Hi, I am fairly new to TestBox and Coldbox, but I...
# testing
n
Hi, I am fairly new to TestBox and Coldbox, but I run into an issue which I don’t understand. I have written a BDD test which tests some Coldbox code. The Coldbox code makes use of a Service. Services need a reinit when you change some code, so every time I run my test, I need the Coldbox application to reinit. The strange thing is, when I run my test on the commandbox cli, a reinit takes place automatically since every change in my Service is visible immediately. However when I run the same test in the browser, a reinit does not take place. I have to do a reinit manually first and then I can run my test in the browser. The URL called from the commandbox CLI is: http://myhost/tests/runner.cfm?&labels=mytest&recurse=true&reporter=json&verbose=false The URL called from the browser is: http://myhost/tests/specs/integration/forms/StoreFormDataTest.cfc?method=runRemote Both run the exact same test, but the first one does a reinit and the second one does not. How can I get the test from the browser to initiate a reinit before running the test?
a
I'm unfamiliar with ColdBox, but I'd put a
<cfthrow>
within the
reinit
method and have a look at the CFML context to see how/where it's being called.
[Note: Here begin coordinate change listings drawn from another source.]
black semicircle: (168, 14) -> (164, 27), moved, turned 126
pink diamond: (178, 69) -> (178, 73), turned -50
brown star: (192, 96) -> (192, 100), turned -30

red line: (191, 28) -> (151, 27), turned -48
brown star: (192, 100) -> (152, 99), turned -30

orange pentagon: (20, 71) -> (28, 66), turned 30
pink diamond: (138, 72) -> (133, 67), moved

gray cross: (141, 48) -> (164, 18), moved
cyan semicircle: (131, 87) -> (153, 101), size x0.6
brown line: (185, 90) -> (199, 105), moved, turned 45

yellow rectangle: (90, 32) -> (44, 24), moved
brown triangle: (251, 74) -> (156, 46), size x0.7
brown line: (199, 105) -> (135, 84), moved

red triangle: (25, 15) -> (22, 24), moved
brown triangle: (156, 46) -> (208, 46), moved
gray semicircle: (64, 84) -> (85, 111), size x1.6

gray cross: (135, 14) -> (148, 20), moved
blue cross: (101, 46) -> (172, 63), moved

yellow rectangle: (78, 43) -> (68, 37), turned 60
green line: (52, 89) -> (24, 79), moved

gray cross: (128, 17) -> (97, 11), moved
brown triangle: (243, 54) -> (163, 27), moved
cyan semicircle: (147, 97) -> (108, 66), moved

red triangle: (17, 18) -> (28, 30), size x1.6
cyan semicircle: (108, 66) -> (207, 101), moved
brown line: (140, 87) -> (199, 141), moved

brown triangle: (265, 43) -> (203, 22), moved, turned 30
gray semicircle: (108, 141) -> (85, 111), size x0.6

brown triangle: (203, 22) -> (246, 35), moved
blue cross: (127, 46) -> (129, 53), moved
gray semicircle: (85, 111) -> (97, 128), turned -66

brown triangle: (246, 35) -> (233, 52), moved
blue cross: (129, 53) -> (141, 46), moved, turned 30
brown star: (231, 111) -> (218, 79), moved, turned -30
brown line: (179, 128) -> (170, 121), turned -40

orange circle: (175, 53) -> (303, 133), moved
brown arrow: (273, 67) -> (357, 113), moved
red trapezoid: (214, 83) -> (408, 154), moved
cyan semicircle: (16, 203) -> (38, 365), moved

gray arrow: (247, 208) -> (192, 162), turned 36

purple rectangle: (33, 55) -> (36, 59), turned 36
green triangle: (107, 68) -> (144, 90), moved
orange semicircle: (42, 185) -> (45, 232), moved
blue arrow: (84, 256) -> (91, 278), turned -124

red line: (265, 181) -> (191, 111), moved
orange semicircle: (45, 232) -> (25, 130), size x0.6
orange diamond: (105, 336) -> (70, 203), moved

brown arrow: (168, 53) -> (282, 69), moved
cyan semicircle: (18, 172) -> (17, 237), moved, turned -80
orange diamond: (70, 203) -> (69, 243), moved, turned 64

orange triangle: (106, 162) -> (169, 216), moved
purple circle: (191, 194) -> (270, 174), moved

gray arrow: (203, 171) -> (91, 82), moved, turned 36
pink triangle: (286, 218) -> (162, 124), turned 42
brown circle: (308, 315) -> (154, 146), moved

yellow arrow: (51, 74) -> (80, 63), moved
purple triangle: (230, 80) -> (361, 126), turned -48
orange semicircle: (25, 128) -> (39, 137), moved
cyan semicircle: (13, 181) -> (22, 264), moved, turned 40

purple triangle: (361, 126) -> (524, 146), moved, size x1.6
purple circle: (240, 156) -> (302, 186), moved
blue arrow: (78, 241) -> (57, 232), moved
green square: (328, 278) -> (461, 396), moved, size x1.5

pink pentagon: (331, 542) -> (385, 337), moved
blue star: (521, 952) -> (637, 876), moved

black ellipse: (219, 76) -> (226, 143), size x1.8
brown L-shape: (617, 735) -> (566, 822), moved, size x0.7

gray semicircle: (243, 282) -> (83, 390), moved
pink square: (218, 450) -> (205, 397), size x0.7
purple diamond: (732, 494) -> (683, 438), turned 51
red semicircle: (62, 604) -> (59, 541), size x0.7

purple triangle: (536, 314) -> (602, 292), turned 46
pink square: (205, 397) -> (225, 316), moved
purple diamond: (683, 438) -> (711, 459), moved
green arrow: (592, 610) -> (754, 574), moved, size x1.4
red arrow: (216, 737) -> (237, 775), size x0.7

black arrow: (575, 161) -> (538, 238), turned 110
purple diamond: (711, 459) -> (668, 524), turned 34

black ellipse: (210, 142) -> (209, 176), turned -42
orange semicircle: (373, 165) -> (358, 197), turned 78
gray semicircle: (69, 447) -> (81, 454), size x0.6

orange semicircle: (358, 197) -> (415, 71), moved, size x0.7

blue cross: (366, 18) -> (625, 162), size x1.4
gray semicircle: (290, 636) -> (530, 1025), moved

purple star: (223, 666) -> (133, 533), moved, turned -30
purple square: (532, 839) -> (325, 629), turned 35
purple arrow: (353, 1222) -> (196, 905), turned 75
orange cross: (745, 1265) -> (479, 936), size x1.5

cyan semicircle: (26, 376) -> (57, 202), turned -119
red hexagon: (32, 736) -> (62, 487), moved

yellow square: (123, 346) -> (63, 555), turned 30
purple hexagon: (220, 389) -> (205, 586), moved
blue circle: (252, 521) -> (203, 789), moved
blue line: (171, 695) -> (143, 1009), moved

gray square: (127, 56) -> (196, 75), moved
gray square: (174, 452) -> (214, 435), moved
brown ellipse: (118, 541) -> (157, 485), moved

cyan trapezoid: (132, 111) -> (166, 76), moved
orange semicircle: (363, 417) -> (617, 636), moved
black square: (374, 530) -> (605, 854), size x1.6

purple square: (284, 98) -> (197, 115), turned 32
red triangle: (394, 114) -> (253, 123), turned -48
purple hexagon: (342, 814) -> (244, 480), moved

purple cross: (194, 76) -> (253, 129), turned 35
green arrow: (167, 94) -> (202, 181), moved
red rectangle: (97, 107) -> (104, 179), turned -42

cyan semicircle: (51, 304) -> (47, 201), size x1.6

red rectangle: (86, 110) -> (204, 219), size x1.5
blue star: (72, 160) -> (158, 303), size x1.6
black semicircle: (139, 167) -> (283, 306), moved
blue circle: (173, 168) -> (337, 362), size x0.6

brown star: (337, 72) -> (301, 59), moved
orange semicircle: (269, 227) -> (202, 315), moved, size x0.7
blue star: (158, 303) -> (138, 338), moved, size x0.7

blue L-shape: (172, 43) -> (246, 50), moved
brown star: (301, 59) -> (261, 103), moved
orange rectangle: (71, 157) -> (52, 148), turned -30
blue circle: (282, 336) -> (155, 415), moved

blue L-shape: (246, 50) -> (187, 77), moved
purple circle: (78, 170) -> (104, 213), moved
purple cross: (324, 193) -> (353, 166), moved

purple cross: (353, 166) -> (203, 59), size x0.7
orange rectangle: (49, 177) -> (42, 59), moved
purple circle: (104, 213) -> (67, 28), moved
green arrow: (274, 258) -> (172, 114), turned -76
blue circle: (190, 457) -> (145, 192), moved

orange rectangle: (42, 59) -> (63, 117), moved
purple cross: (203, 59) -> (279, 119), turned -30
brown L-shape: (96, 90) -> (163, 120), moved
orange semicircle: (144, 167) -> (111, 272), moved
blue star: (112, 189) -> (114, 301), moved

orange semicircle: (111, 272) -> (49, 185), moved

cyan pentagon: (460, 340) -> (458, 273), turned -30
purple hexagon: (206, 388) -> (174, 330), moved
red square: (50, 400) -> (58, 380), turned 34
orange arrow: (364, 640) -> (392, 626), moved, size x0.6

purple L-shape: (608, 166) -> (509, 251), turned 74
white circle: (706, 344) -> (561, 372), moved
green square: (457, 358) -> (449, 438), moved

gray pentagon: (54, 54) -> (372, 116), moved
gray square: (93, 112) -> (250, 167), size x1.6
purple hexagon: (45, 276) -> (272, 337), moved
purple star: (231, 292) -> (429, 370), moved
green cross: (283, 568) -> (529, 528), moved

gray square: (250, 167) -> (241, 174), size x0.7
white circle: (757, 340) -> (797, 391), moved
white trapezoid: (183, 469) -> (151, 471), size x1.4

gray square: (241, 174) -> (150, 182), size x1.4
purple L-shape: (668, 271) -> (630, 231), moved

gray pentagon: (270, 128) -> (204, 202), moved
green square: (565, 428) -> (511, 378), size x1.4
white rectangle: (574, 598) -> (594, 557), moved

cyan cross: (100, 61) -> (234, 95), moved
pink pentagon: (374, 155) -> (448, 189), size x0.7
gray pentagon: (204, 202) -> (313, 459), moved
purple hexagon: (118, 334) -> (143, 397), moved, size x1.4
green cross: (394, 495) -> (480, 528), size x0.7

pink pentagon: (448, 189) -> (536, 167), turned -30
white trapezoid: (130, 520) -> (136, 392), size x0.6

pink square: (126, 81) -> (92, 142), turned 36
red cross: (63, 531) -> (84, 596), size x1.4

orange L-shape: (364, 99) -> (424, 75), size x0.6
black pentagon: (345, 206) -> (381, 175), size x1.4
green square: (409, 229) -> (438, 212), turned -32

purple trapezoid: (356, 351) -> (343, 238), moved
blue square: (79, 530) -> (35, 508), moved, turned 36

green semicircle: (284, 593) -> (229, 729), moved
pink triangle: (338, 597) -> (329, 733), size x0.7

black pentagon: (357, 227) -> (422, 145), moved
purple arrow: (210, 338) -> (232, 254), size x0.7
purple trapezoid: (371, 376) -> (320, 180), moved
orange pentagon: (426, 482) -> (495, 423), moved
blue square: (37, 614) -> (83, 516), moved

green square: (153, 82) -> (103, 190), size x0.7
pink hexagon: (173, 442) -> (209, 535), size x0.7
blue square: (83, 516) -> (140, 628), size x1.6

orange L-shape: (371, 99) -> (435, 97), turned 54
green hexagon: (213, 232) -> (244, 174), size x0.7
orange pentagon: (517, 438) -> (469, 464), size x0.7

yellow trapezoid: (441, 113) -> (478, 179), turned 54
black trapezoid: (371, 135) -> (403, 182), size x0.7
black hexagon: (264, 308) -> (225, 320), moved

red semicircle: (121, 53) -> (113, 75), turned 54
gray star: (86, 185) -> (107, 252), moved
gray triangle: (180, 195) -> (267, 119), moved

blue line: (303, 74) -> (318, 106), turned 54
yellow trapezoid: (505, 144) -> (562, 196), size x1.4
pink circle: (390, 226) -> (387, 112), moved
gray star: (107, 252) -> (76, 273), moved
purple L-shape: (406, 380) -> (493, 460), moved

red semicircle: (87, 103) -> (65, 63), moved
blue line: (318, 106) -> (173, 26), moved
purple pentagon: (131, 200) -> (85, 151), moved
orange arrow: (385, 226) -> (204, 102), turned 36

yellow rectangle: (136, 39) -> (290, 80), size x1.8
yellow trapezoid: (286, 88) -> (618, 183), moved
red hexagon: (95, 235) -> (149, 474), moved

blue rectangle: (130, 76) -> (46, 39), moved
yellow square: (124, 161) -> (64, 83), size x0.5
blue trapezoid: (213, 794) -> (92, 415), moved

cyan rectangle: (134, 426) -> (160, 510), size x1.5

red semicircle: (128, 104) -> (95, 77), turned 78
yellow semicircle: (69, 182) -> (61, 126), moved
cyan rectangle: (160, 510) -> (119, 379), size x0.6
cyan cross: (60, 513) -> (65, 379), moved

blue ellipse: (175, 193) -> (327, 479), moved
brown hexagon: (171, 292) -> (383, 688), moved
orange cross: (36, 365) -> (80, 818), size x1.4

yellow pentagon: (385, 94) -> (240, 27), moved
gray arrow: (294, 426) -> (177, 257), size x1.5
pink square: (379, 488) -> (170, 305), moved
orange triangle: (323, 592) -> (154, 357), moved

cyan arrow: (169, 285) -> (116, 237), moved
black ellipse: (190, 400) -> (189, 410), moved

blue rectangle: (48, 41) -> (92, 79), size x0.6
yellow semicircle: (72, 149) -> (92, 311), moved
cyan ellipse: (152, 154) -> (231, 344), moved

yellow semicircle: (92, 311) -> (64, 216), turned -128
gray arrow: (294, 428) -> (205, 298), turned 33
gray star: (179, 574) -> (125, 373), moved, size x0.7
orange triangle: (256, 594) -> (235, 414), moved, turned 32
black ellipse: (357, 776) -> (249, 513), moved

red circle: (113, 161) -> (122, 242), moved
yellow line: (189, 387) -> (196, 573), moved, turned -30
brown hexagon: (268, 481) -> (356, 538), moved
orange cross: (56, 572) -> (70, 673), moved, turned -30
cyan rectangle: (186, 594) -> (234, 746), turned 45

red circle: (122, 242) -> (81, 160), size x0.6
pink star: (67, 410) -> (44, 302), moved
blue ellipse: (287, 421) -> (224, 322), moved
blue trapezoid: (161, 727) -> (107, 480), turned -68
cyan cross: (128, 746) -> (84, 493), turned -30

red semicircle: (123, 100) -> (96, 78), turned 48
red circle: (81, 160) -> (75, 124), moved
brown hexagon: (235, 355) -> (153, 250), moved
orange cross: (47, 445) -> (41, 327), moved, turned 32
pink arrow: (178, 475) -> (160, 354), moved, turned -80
That should give you an idea. That said, I'd be wondering why you need yer framework stuff loaded to run a test. Could be legit depending on what yer testing, but it would def raise a yellow flag with me.
w
If you are calling some REST action e.g POST https://somesite/item in an integration test you need coldbox to get a response. I was wondering if there’s something bad about that. In many testbox examples (in presentations and ortus workshops) they are testing in this manner. I understand you don’t need a framework for ALL integration tests. Just trying to understand what’s wrong with it. I can mention a few things myself: cookies, coldbox flash storage, sessions interfering, all things which should be mocked if testing this way.
a
I'd probably refer to any tests that are actually going end-to-end through client request, routing, controller, model, storage, view "End to End tests" or "acceptance tests". In some integration tests it'd fine, depending what integration (how your code integrates with someone else's code) yer testing. If you were testing how yer code interacts with the framework: you'll need to load the framework, obvs. Although for like adapter-level integration tests I'd just want to instantiate the adapter by hand, and not involve anything unnecessary. Rule of thumb, a test should use only whichever support services are needed for the SUT to operate for the given style of test. Another rule of thumb: each external support service one needs to exercise the test should raise another flag. Raised flags might be fine. But they should be assessed. I would say if yer unit tests need to have the framework running, either yer app or the framework is poorly designed.
w
I am 100% sure Niek is referring to integration tests here and not unit tests, e.g. calling some route and evaluate the response in a coldbox REST application. I guess you would call this end to end, and ortus would call the same tests integration tests. The weird thing here is we both have a similar setup and in my setup I don’t have to reload the services and in his setup he has. That’s when testing with the HTML runner. When testing from commandbox a reinit is not necessary.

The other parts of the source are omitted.